Leon Wood

Personal information
- Born: March 25, 1962 (age 64) Columbia, South Carolina, U.S.
- Listed height: 6 ft 3 in (1.91 m)
- Listed weight: 185 lb (84 kg)

Career information
- High school: Saint Monica (Santa Monica, California)
- College: Arizona (1979–1980); Cal State Fullerton (1981–1984);
- NBA draft: 1984: 1st round, 10th overall pick
- Drafted by: Philadelphia 76ers
- Playing career: 1984–1994
- Position: Point guard / shooting guard
- Number: 20, 32, 33, 1, 22
- Officiating career: 1996–present

Career history
- 1984–1986: Philadelphia 76ers
- 1986: Washington Bullets
- 1986–1987: New Jersey Nets
- 1987–1988: San Antonio Spurs
- 1988: Atlanta Hawks
- 1988–1989: CAI Zaragoza
- 1989–1990: Santa Barbara Islanders
- 1990: New Jersey Nets
- 1990: Sacramento Kings
- 1990–1991: Rapid City Thrillers
- 1991: Pallacanestro Varese
- 1991: Gießen 46ers
- 1991–1992: Rapid City Thrillers
- 1992–1993: CRO Lyon
- 1993–1994: Fargo-Moorhead Fever
- 1994: Onyx Caserta
- 1994: Purefoods TJ Hotdogs

Career highlights
- All-CBA Second Team (1990); Consensus second-team All-American (1984); 3× First-team All-PCAC (1982–1984); No. 20 retired by Cal State Fullerton Titans; Third-team Parade All-American (1979);
- Stats at NBA.com
- Stats at Basketball Reference

= Leon Wood =

American basketball player and referee (born 1962)
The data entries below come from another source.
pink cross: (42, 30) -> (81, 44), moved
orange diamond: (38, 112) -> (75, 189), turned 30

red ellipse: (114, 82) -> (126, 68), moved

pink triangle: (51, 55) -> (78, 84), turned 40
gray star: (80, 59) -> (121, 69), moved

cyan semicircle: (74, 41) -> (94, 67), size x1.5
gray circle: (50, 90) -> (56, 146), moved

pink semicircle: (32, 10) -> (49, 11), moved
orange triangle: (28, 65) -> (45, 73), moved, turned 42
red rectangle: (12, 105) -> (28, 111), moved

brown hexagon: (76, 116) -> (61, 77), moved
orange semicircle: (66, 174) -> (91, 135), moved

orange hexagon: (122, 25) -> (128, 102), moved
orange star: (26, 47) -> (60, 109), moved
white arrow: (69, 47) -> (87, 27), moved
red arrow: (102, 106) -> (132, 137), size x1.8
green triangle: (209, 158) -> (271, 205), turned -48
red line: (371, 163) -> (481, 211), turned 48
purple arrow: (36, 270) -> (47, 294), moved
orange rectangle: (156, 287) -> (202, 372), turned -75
Osie Leon Wood III (born March 25, 1962), is an American former professional basketball player. A college All-American, he was a first round NBA draft pick, and both an Olympic and Pan-Am Games gold-medalist. He subsequently has had a career as an NBA referee.

==Career==
A 6'3" point guard from Saint Monica Catholic High School, Wood was an All-American at California State University-Fullerton. He was selected by the Philadelphia 76ers as the 10th pick in the first round of the 1984 NBA draft and played in six NBA seasons for six different teams: the 76ers, Washington Bullets, New Jersey Nets, San Antonio Spurs, Atlanta Hawks and Sacramento Kings.
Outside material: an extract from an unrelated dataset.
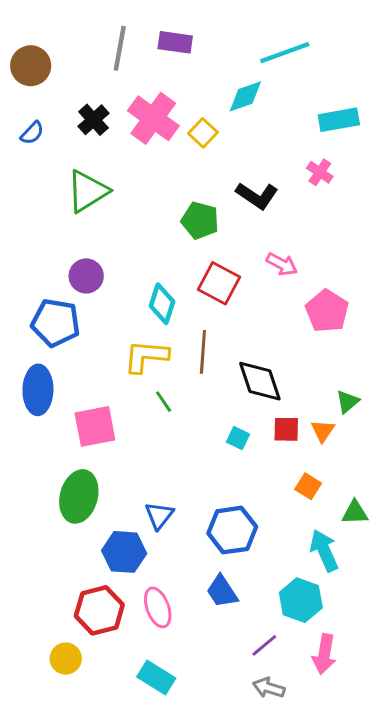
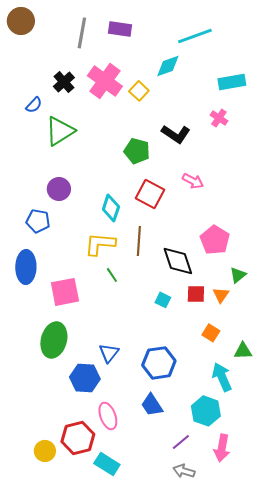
brown circle: (31, 66) -> (21, 21), moved
blue semicircle: (32, 133) -> (34, 105), moved
pink pentagon: (327, 311) -> (215, 240), moved
blue pentagon: (55, 323) -> (38, 221), size x0.7
red hexagon: (99, 610) -> (78, 438), moved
In his NBA career, Wood played in 274 games and scored a total of 1,742 points (6.4 points per game). He was a contestant in the first NBA 3-point shootout at the All-Star Weekend in Dallas in 1986. Wood had a short European professional league stint in Germany for MTV 1846 Giessen, where he was signed for the playoffs and appeared in three games, scoring a total of 77 points. He also played for CAI Zaragoza (ACB League) in the 1988–1989 season. Wood played four seasons in the Continental Basketball Association, averaging 18.1 points and 8.5 assists in 118 games, being named second-team All-CBA in 1990. Wood last played professional basketball in the Philippine Basketball Association in 1994, where he led the Purefoods franchise to a semifinal finish.
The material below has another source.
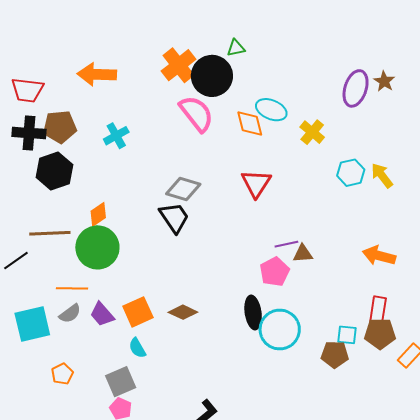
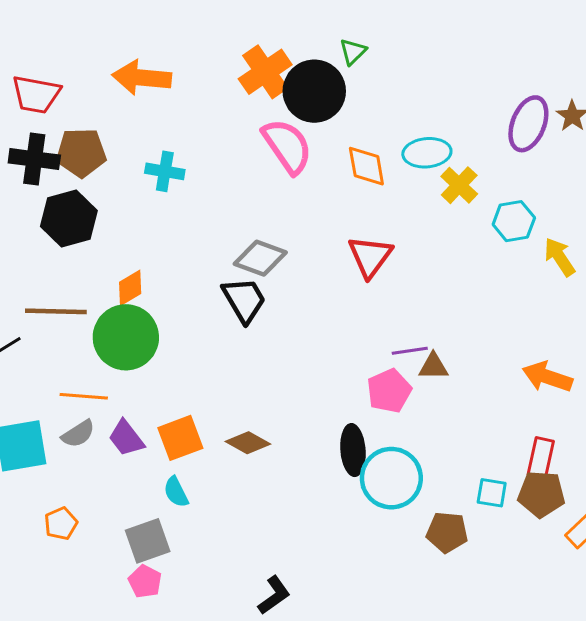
green triangle: (236, 48) -> (353, 52), turned -36
cyan ellipse: (271, 110) -> (427, 153), moved, turned -32
cyan cross: (116, 136) -> (165, 171), turned 35
cyan hexagon: (351, 173) -> (514, 221), moved
brown pentagon: (335, 354) -> (447, 532), moved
Wood is a two-time International gold-medalist, winning at the 1983 Pan American Games and as a member of the 1984 U.S. Olympic basketball team coached by Bobby Knight. Wood averaged 7.9 assists to lead the 1984 Olympic team.

He became an NBA official in 1996. He has now been an official for over 30 years.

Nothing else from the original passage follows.